What is it about the series that generates such love? It's that most elusive of qualities – gameplay, gameplay, gameplay. It may not feature the best graphics, the most teams (real or imagined), or the largest amount of modes. However, it's universally regarded as the best representation of how real soccer plays, including the nuances of player interaction, offensive and defensive tactics, and realistic ball physics. It also features the most addictive mode available in any soccer game, the vaunted Master League. This starts you off with a team of scrubs, scratching and clawing your way from the depths of the third division to ultimately achieve a championship in the top league. Managing player development, the transfer market, team dynamics, and strategy has engrossed many a player into spending hundreds of hours in pursuit of virtual soccer dreams.
Yes, the games are that good.
No matter how you look at it, though, the bottom line is that Winning Eleven Pro Soccer Evolution 2007 is a winner.
Making its debut on a next-generation console, Winning Eleven Pro Soccer Evolution 2007 finally arrives to give the Xbox 360 some competition on the pitch. Sure, EA's FIFA games have been solid enough, but there's no doubt that there has been a clamoring for a WE representative to show itself. With it comes (almost) everything you'd expect – terrific player smarts, the Master League, and a solid online implementation. With all of that, though, players are left with a little bit of a feeling that instead of a built-for-the-360 game, they're really playing with a souped-up port of the Playstation 2 title. Is that the worst thing in the world? Heck no, since you're talking about one of the better sports games on the market (and at $50 it's $10 less than most games for the console). On the other hand, while I like substance over style, it would have been nice to see a bit more eye candy and a slicker presentation.
If you've never played a game in the series on any console, WEPES 2007 on the 360 is a fine place to start. I have admittedly been intimidated in the past PS2 versions of the game because of the no-holds-barred skill level that the game demands in order to be successful. Unlike the much more user-friendly FIFA series, scoring goals and winning games takes practice, patience, practice, more patience, followed up by some more practice. In other words, it's pretty much like the real game played by top-division clubs – and anxious American gamers who haven't played the series annually a la Madden aren't always the best group to learn the subtle nuances available deep within the engine. Luckily, there's an eminently playable training mode that will let you tool around the pitch and learn all of the ins and outs. You can put your squad out there against nobody up to a full team and every number in between until you're ready to play for keeps.

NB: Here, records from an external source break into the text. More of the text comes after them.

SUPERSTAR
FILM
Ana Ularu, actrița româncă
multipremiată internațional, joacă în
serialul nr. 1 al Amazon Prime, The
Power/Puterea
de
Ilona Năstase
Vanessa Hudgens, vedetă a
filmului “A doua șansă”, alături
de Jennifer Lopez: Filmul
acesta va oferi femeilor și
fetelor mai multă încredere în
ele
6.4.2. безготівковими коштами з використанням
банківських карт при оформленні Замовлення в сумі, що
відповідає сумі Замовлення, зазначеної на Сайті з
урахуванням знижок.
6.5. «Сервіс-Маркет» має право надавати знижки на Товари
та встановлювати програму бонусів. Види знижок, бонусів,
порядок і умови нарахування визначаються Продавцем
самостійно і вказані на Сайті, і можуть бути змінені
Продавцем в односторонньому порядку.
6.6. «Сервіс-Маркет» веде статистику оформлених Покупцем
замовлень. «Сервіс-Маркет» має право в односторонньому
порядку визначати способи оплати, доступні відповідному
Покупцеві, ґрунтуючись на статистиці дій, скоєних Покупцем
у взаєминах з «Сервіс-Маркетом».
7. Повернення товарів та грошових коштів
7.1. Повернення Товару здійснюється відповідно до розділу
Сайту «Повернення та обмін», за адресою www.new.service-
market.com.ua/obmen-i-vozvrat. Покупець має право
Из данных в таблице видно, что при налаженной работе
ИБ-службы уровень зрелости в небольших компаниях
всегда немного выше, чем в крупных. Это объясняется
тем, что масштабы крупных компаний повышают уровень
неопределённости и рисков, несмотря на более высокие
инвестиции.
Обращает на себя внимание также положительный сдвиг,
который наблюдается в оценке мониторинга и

The Master League mode continues as a pure gem, and forces you to really learn the game's fundamentals by starting you off with a bunch of chumps facing similarly desultory competition. What better way to really start to see how different formations, player positions, and attack/defense styles affect the gameplay than to boil the game down to its foundations? Stripping out the Ronaldhinos, Beckhams, and Keanes for eleven guys named Joe will allow you to learn how to properly pass, shoot, set up, and otherwise understand the deep fundamentals of the game engine.
The Master League rocks hard, but the absolute best way to enjoy any WE game is multiplayer, and the online mode is implemented very well on the Xbox 360. Finding someone who's on or around your level will ultimately prove to be about as enjoyable of an experience as you can have – but if you're a newcomer to the game, you'd better find a suitable match. Longtime Winning Eleven players can and will run roughshod over you, even if the teams aren't paired up in their favor. It's easy to tell who really understands the game. Generally speaking, unless you're a vet, you'd better stick to the minor leagues for awhile.

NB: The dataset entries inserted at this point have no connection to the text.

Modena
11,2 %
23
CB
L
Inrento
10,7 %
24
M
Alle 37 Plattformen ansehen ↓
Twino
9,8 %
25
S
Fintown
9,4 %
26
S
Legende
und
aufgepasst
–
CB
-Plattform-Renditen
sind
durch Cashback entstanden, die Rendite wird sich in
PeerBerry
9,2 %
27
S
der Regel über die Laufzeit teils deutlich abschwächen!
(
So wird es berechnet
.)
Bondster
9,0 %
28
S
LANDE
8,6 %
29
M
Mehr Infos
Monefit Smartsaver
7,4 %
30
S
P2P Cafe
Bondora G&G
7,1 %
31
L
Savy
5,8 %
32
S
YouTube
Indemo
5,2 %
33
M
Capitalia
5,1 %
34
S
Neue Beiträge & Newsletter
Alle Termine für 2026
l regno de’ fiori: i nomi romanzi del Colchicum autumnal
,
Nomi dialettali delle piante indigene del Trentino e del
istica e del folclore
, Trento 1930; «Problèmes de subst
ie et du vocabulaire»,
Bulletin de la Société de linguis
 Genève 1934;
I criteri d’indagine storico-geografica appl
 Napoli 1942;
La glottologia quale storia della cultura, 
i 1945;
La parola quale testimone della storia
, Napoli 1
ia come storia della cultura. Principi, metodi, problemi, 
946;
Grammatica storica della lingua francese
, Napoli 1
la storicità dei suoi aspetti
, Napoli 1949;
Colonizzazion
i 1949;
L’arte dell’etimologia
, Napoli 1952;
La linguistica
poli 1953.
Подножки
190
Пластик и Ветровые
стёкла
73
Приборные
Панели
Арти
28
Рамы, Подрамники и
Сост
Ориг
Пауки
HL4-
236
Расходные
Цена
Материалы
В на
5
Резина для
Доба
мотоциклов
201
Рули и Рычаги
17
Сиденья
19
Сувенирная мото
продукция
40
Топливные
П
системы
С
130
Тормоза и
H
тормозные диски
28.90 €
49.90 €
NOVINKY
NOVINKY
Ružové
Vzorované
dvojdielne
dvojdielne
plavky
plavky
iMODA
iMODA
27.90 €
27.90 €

The only blatantly strange aspect of the game is the fact that there is no way to edit any of the teams. Due to the aforementioned lack of most team licenses, many of the clubs have somewhat generic names such as, for example, "Merseyside Red" (which is really Liverpool). Other than a handful of sides such as Bayern Munich, Manchester United, and a few others, all of the teams have "fake" names. In years past, you could easily go in and modify the names, kits, and assorted data to plug in the "real world" info. This year? No such luck, at least on the 360. Strange indeed.

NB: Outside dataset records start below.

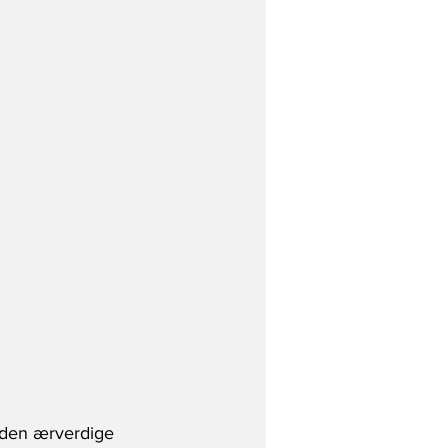
 den ærverdige 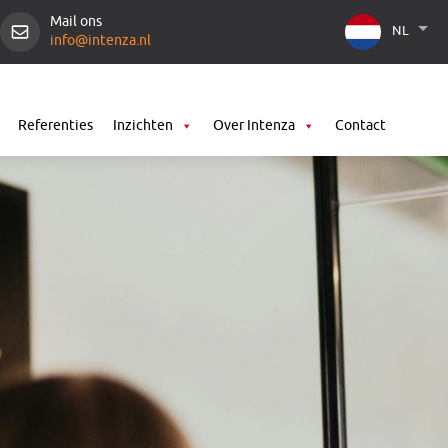
Mail ons
NL
info@intenza.nl
Referenties
Inzichten
Over Intenza
Contact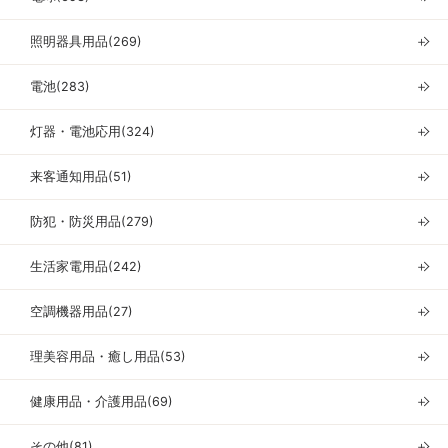
照明器具用品(269)
＋
電池(283)
＋
灯器・電池応用(324)
＋
来客通知用品(51)
＋
防犯・防災用品(279)
＋
生活家電用品(242)
＋
空調機器用品(27)
＋
理美容用品・癒し用品(53)
＋
健康用品・介護用品(69)
＋
その他(81)
＋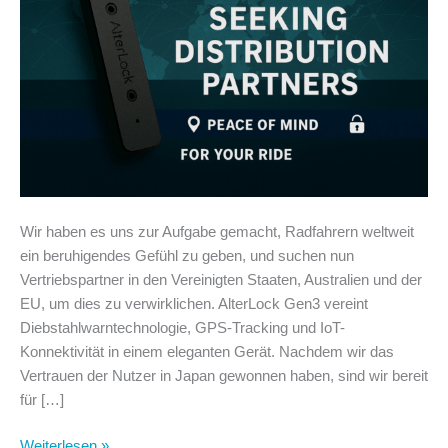
Wir haben es uns zur Aufgabe gemacht, Radfahrern weltweit
ein beruhigendes Gefühl zu geben, und suchen nun
Vertriebspartner in den Vereinigten Staaten, Australien und der
EU, um dies zu verwirklichen. AlterLock Gen3 vereint
Diebstahlwarntechnologie, GPS-Tracking und IoT-
Konnektivität in einem eleganten Gerät. Nachdem wir das
Vertrauen der Nutzer in Japan gewonnen haben, sind wir bereit
für […]
Weiterlesen »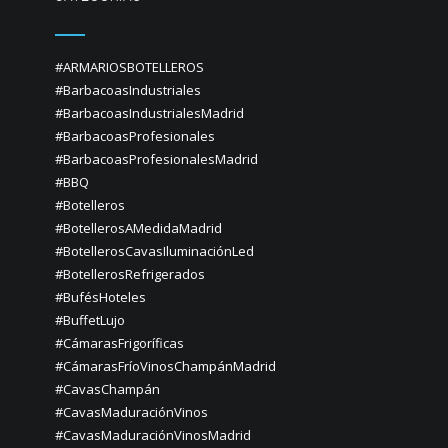
#ARMARIOSBOTELLEROS
#BarbacoasIndustriales
#BarbacoasIndustrialesMadrid
#BarbacoasProfesionales
#BarbacoasProfesionalesMadrid
#BBQ
#Botelleros
#BotellerosAMedidaMadrid
#BotellerosCavasIluminaciónLed
#BotellerosRefrigerados
#BufésHoteles
#BuffetLujo
#CámarasFrigoríficas
#CámarasFríoVinosChampánMadrid
#CavasChampán
#CavasMaduraciónVinos
#CavasMaduraciónVinosMadrid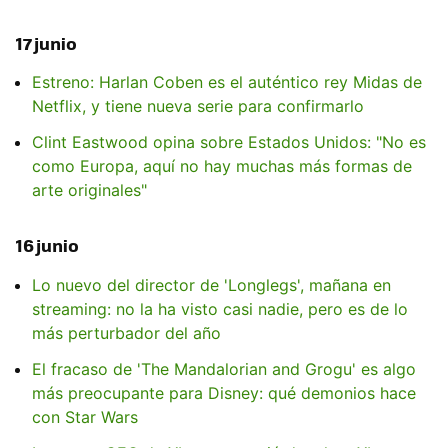
17 junio
Estreno: Harlan Coben es el auténtico rey Midas de
Netflix, y tiene nueva serie para confirmarlo
Clint Eastwood opina sobre Estados Unidos: "No es
como Europa, aquí no hay muchas más formas de
arte originales"
16 junio
Lo nuevo del director de 'Longlegs', mañana en
streaming: no la ha visto casi nadie, pero es de lo
más perturbador del año
El fracaso de 'The Mandalorian and Grogu' es algo
más preocupante para Disney: qué demonios hace
con Star Wars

No matter how you look at it, though, the bottom line is that Winning Eleven Pro Soccer Evolution 2007 is a winner. It looks and plays beautifully, and between the Master League and multiplayer options you could easily play hundreds of games and still keep going without tiring of it. The Achievements are kind to newcomers, with the ability to capture most of them without putting in gobs of hours (except for the online ones – they'll make you work pretty hard for those). With all of that said, however, I'll make one thing clear - next year, we're all going to expect even more.